While these conditions all occur at increased frequency in the Sjogren’s population compared to the general public, it is difficult to confirm whether Sjogren’s syndrome directly causes the diseases or simply exists along with other autoimmune predispositions. Nonetheless, the associations underscore the importance of monitoring Sjogren’s patients closely for multiple extraglandular complications.

Key Points

  • Numerous non-malignant conditions arise more commonly in Sjogren’s, including neuropathies, lung disease, and Raynaud’s.
  • It remains uncertain whether Sjogren’s directly precipitates these conditions or reflects common autoimmune risks.
  • Careful monitoring for diverse systemic manifestations is warranted in Sjogren’s management.

Should Sjogren’s Patients Have More Frequent Cancer Screenings?

Due to the increased risks of lymphoma along with potential associations between Sjogren’s syndrome and some solid organ cancers, a fair question is whether Sjogren’s patients require more intensive cancer surveillance than the general population. Unfortunately, there is no consensus guideline on ideal screening frequency specifically for Sjogren’s patients.

Some experts advise the following approach:

– Yearly exam for lymph node enlargement, with imaging as needed

– Baseline neck/chest/abdomen/pelvis CT on diagnosis, repeat imaging every 2-3 years

– Annual thyroid exam plus thyroid function testing

– Annual dental exam to check for oral cancer

– Age-appropriate standard cancer screenings (mammogram, colonoscopy, pap smear etc.)

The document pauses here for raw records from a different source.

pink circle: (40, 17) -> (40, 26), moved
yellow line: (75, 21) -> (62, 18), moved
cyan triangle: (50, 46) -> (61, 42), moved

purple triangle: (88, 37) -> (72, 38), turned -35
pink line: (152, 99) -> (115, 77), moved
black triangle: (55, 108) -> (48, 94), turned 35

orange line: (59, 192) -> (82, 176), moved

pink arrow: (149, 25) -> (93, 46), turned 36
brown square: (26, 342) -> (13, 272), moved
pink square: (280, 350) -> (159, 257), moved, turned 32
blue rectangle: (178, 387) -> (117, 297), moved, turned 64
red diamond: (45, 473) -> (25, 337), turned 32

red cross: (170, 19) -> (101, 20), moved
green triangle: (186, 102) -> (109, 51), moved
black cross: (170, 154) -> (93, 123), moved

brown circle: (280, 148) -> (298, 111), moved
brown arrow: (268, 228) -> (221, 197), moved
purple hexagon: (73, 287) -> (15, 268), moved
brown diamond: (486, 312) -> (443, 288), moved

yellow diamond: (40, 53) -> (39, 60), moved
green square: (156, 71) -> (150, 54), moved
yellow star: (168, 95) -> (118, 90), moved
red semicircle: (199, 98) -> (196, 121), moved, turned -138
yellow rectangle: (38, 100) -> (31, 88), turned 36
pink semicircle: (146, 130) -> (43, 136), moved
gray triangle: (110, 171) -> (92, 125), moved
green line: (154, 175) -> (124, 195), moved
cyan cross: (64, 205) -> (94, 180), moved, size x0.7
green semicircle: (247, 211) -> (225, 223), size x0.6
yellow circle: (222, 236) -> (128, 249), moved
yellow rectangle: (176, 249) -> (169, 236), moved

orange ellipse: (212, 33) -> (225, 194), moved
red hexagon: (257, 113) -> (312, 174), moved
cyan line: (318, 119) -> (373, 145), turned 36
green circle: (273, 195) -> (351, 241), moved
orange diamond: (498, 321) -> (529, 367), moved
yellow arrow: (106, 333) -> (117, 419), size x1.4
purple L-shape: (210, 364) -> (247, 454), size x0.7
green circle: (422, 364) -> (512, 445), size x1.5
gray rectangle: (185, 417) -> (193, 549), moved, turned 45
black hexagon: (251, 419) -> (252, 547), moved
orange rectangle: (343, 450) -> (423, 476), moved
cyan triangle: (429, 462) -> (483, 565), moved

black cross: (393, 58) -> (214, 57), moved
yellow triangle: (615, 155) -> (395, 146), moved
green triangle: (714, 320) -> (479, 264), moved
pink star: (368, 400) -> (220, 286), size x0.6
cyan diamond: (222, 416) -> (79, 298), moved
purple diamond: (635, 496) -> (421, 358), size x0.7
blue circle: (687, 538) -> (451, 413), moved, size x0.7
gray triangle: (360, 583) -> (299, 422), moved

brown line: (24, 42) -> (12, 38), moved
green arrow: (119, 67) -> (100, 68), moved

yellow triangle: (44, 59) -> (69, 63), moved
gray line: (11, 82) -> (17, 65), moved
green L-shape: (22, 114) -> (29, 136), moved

However, other clinicians argue that excessive imaging and invasive procedures may confer more harm than benefit in the absence of clear evidence showing improved outcomes. Given the uncertainty surrounding precise cancer risks and ideal screening strategies, the decision on appropriate screening should be individualized based on factors like:

– Age at Sjogren’s diagnosis

– Duration and activity level of disease

– Presence of parotid enlargement or other risk factors like purpura

– Prior cancer history and family history

– Potential side effects and patient acceptability

– Health status and life expectancy

In the future, clearer screening recommendations for Sjogren’s patients may emerge as more studies quantify cancer incidence and validate screening tools. For now, physicians and patients must use sound shared decision making when weighing screening options.

Key Points

  • No definite guidelines exist for enhanced cancer screening specifically in Sjogren’s.
  • Some experts advise more frequent lymph node exams along with imaging studies.
  • The decision on screening should balance benefits and risks for the individual.

The Bottom Line

To summarize key points:

– Sjogren’s syndrome substantially raises the risk of developing another autoimmune disease, with a 30-40% lifetime incidence of secondary disorders.

– Lymphoma risk is markedly higher in Sjogren’s, occurring in around 5% of patients.

– Connections to solid organ cancers like breast and thyroid cancer remain uncertain but likely confer at most a mildly increased risk.

– Diverse conditions like lung disease, neuropathies, and Raynaud’s phenomenon also associate with Sjogren’s, though causality remains unproven.

– More intensive cancer screening may be justified for some patients but guidelines are lacking on ideal surveillance methods.

While Sjogren’s syndrome in itself only directly causes dryness, the potential systemic complications make tight monitoring and preventive care imperative. Early detection and treatment of associated conditions can dramatically impact Sjogren’s patients’ well-being and longevity.